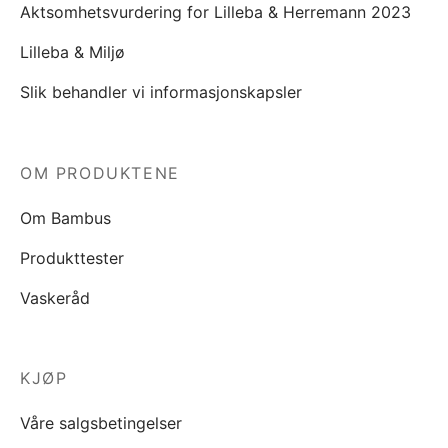
Aktsomhetsvurdering for Lilleba & Herremann 2023
Lilleba & Miljø
Slik behandler vi informasjonskapsler
OM PRODUKTENE
Om Bambus
Produkttester
Vaskeråd
KJØP
Våre salgsbetingelser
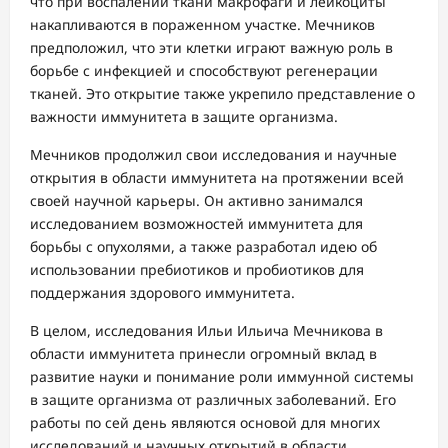
что при воспалении ткани макрофаги и лейкоциты
накапливаются в пораженном участке. Мечников
предположил, что эти клетки играют важную роль в
борьбе с инфекцией и способствуют регенерации
тканей. Это открытие также укрепило представление о
важности иммунитета в защите организма.
Мечников продолжил свои исследования и научные
открытия в области иммунитета на протяжении всей
своей научной карьеры. Он активно занимался
исследованием возможностей иммунитета для
борьбы с опухолями, а также разработал идею об
использовании пребиотиков и пробиотиков для
поддержания здорового иммунитета.
В целом, исследования Ильи Ильича Мечникова в
области иммунитета принесли огромный вклад в
развитие науки и понимание роли иммунной системы
в защите организма от различных заболеваний. Его
работы по сей день являются основой для многих
исследований и научных открытий в области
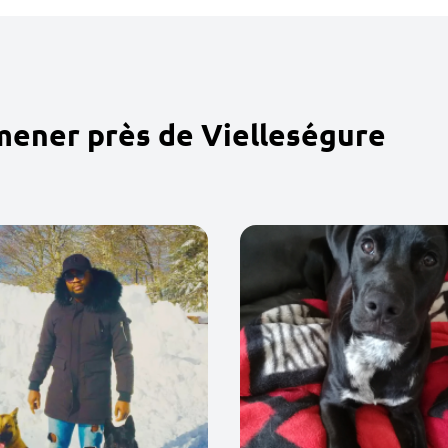
mener près de Vielleségure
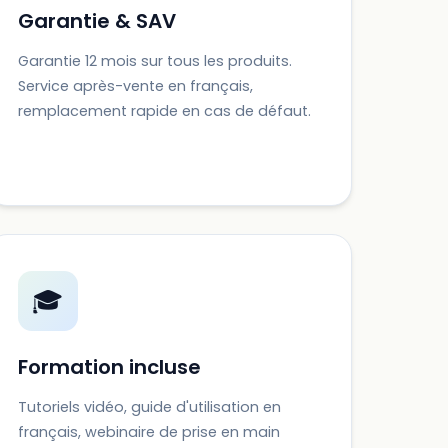
Garantie & SAV
Garantie 12 mois sur tous les produits.
Service après-vente en français,
remplacement rapide en cas de défaut.
🎓
Formation incluse
Tutoriels vidéo, guide d'utilisation en
français, webinaire de prise en main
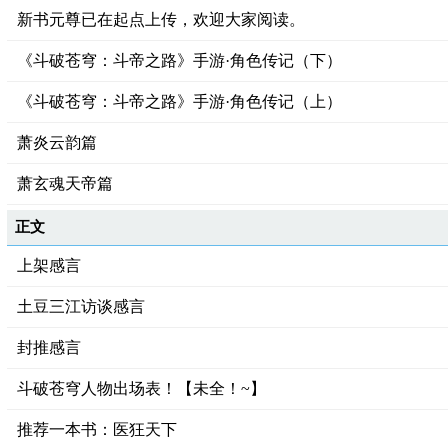
新书元尊已在起点上传，欢迎大家阅读。
《斗破苍穹：斗帝之路》手游·角色传记（下）
《斗破苍穹：斗帝之路》手游·角色传记（上）
萧炎云韵篇
萧玄魂天帝篇
正文
上架感言
土豆三江访谈感言
封推感言
斗破苍穹人物出场表！【未全！~】
推荐一本书：医狂天下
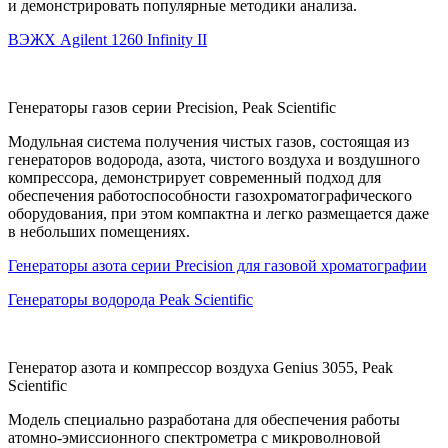
и демонстрировать популярные методики анализа.
ВЭЖХ Agilent 1260 Infinity II
Генераторы газов серии Precision, Peak Scientific
Модульная система получения чистых газов, состоящая из
генераторов водорода, азота, чистого воздуха и воздушного
компрессора, демонстрирует современный подход для
обеспечения работоспособности газохроматографического
оборудования, при этом компактна и легко размещается даже
в небольших помещениях.
Генераторы азота серии Precision для газовой хроматографии
Генераторы водорода Peak Scientific
Генератор азота и компрессор воздуха Genius 3055, Peak
Scientific
Модель специально разработана для обеспечения работы
атомно-эмиссионного спектрометра с микроволновой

============

**Activity**.
Output a faithful copy of the data, with each picture left out.

**Solution to the exercise**.
Aktsomhetsvurdering for Lilleba & Herremann 2023
Lilleba & Miljø
Slik behandler vi informasjonskapsler
OM PRODUKTENE
Om Bambus
Produkttester
Vaskeråd
KJØP
Våre salgsbetingelser
что при воспалении ткани макрофаги и лейкоциты
накапливаются в пораженном участке. Мечников
предположил, что эти клетки играют важную роль в
борьбе с инфекцией и способствуют регенерации
тканей. Это открытие также укрепило представление о
важности иммунитета в защите организма.
Мечников продолжил свои исследования и научные
открытия в области иммунитета на протяжении всей
своей научной карьеры. Он активно занимался
исследованием возможностей иммунитета для
борьбы с опухолями, а также разработал идею об
использовании пребиотиков и пробиотиков для
поддержания здорового иммунитета.
В целом, исследования Ильи Ильича Мечникова в
области иммунитета принесли огромный вклад в
развитие науки и понимание роли иммунной системы
в защите организма от различных заболеваний. Его
работы по сей день являются основой для многих
исследований и научных открытий в области
mener près de Vielleségure
Garantie & SAV
Garantie 12 mois sur tous les produits.
Service après-vente en français,
remplacement rapide en cas de défaut.
🎓
Formation incluse
Tutoriels vidéo, guide d'utilisation en
français, webinaire de prise en main
新书元尊已在起点上传，欢迎大家阅读。
《斗破苍穹：斗帝之路》手游·角色传记（下）
《斗破苍穹：斗帝之路》手游·角色传记（上）
萧炎云韵篇
萧玄魂天帝篇
正文
上架感言
土豆三江访谈感言
封推感言
斗破苍穹人物出场表！【未全！~】
推荐一本书：医狂天下
и демонстрировать популярные методики анализа.
ВЭЖХ Agilent 1260 Infinity II
Генераторы газов серии Precision, Peak Scientific
Модульная система получения чистых газов, состоящая из
генераторов водорода, азота, чистого воздуха и воздушного
компрессора, демонстрирует современный подход для
обеспечения работоспособности газохроматографического
оборудования, при этом компактна и легко размещается даже
в небольших помещениях.
Генераторы азота серии Precision для газовой хроматографии
Генераторы водорода Peak Scientific
Генератор азота и компрессор воздуха Genius 3055, Peak
Scientific
Модель специально разработана для обеспечения работы
атомно-эмиссионного спектрометра с микроволновой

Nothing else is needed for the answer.